While ICO issuers have understandably been focused recently on the latest pronouncements from the Securities and Exchange Commission (“SEC”) and other regulators, a second group of potential litigants has largely avoided notice. Seeing a potential bonanza, private plaintiffs law firms have become aggressive in soliciting disgruntled investors as clients and filing lawsuits against issuers of digital tokens.
Historically, early stage and venture-capital-backed companies have not been the subject of much private securities litigation. A number of factors contribute to the historic situation, but before the Initial Coin Offering (“ICO”) phenomenon, the investor base for the typical start-up had preexisting relationships with the founders, and venture capital firms resorted to litigation only as a very last resort. Further, the balance sheet for the typical development stage company did not present an attractive target for litigation.

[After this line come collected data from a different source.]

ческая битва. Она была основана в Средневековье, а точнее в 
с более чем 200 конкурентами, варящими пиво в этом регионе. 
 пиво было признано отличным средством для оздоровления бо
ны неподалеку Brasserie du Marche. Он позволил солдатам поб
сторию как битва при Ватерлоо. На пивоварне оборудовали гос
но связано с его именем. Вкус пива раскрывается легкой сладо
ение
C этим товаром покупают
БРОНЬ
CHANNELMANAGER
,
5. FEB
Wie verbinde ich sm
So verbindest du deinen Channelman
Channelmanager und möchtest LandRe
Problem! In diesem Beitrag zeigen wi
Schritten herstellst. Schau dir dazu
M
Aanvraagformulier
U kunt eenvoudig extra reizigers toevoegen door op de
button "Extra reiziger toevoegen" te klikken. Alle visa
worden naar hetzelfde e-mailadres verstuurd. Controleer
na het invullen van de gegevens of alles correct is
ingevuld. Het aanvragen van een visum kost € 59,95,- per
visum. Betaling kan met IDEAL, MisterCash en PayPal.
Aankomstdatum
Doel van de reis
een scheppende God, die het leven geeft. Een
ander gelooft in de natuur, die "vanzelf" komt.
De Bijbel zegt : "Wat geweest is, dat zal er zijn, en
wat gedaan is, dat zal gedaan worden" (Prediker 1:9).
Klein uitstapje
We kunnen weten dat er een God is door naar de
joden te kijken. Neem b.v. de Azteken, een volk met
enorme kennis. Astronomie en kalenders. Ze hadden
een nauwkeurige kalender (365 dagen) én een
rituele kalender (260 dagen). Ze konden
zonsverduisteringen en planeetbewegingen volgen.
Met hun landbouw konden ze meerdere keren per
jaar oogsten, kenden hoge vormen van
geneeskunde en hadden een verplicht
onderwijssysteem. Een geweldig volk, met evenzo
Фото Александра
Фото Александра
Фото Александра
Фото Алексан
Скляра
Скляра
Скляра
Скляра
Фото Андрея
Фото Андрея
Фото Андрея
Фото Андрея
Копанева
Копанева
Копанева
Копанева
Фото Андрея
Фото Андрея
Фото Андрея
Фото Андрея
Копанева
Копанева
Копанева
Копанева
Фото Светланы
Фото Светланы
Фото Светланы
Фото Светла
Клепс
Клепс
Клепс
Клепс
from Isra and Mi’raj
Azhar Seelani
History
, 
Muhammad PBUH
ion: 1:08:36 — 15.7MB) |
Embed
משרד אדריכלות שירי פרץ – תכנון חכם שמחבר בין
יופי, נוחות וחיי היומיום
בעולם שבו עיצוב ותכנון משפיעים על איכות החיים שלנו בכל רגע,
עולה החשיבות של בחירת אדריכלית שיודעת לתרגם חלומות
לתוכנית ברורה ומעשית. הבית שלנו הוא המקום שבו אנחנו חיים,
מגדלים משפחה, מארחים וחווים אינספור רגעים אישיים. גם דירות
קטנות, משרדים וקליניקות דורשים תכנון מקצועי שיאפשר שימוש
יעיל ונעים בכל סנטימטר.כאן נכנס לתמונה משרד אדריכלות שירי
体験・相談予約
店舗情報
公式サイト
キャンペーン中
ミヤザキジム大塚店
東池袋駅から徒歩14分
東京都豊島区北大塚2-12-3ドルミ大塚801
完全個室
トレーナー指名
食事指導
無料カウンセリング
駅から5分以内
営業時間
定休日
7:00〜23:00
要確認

The ICO phenomenon has changed all that. With tens or even hundreds of millions of dollars raised in individual offerings, plaintiff law firms assume that there is sufficient cash available to pay damages and, more importantly, to fund their own legal fees. Further, in an offering made to all-comers without careful scrutiny of the investor base, the close relationships that in the past have often mitigated against litigation are absent.
What claims do plaintiffs pursue against ICO companies? The federal securities laws allow for a private right of action, so in addition to asserting the unregistered offering of a security, antifraud claims are also typically asserted. Plaintiff firms will make their own Howey argument and are not bound by the SEC’s reasoning in the DAO Report, though when convenient, we have seen plaintiff firms cite it approvingly. Private plaintiffs may also assert traditional breach of contract, tort and common law fraud claims against token issuers.
In addition to traditional tort or contractual damages, another private remedy for an unregistered securities offering is rescission—the return of funds to investors. Many states require that the issuer pay interest on invested funds, so it is theoretically possible that an issuer in an unlawful securities offering would be required to return more than 100 percent of investor monies.
Private lawsuits proceed in parallel to any SEC or other governmental investigation. These factors should cause the prudent ICO issuer to seek the advice of experienced counsel before engaging in any offering of a token or other digital asset.